The coaches see it in practice, the cornerbacks see it in practice, the players do it in practice.
Now, they say they just have to do it more frequently when it counts: in games.
“There’s no way around it,” wide receiver Tyler Melton said.
The drops started in the season opener, when Melton had a pass bounce off his chest and into the arms of a South Carolina State defender. Like the flu, it spread through Tech’s A-back and wide receivers, most recently affecting Stephen Hill in the loss at Clemson. He tried to make a tough catch on a pass thrown over the wrong shoulder while staring back into the sun. The ball bounced off his hands.
“You still have to make the catch, make that adjustment,” wide receivers coach Al Preston said. “Sometimes that’s just plain experience. This is gut-check time.”
Indeed. The Yellow Jackets (5-3, 3-2) must win their next three conference games, starting with Thursday night’s game at Virginia Tech, if they hope to get a chance to defend their ACC championship.
“They catch everything [in practice],” cornerback Dominique Reese said. “They don’t drop anything. It’s just got to carry over in the game. It just seems like the ones they are dropping are the key ones. I know they will go out there and make plays. I’ve see them do it in practice and games.”

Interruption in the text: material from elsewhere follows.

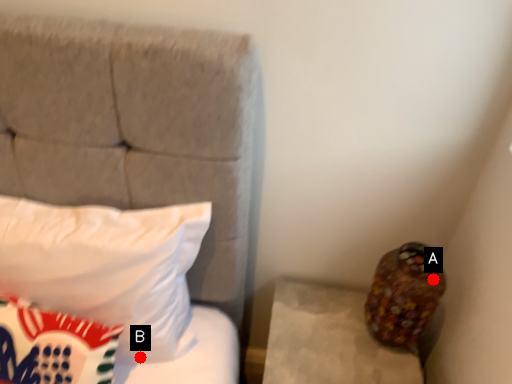 Question: Two points are circled on the image, labeled by A and B beside each circle. Which point is further to the camera?

Choices:
 (A) A is further
 (B) B is further

Answer: (B)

This season, Tech’s wide receivers have caught 22 passes for 259 yards and four touchdowns. The A-backs have 14 receptions for 293 yards and two touchdowns.Roddy Jones said the team needs to help quarterback Joshua Nesbitt by making the tough catches. Jones pointed out that Nesbitt has been throwing the ball accurately and the offensive line’s pass blocking has improved the past few games. Nesbitt is completing 38.2 percent of his passes this season. He completed 46.3 percent last season.
But because Tech doesn’t throw often, and when it does it’s usually a long pass, the errors become magnified.

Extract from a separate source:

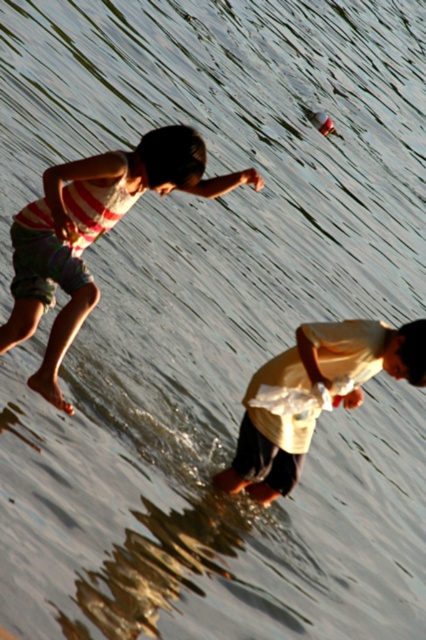 Can you confirm if striped cotton shorts at left is thinner than yellow cotton shirt at lower right?

No.

Does point (94, 225) come in front of point (420, 353)?

No.

Identify the location of striped cotton shorts at left. This screenshot has width=426, height=640. (92, 232).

Coach Paul Johnson said the team does miss the big-play and blocking of Demaryius Thomas, who was Tech’s leading wide receiver with 1,154 yards and eight touchdowns last season. He was the first wide receiver selected in April’s NFL draft. But no Thomas and more drops doesn’t mean that Johnson is going to change his philosophy.
“We’ve been doing this for a long, long, time,” Johnson said. “We’ll continue to do it, we’ve just got to get better at it.”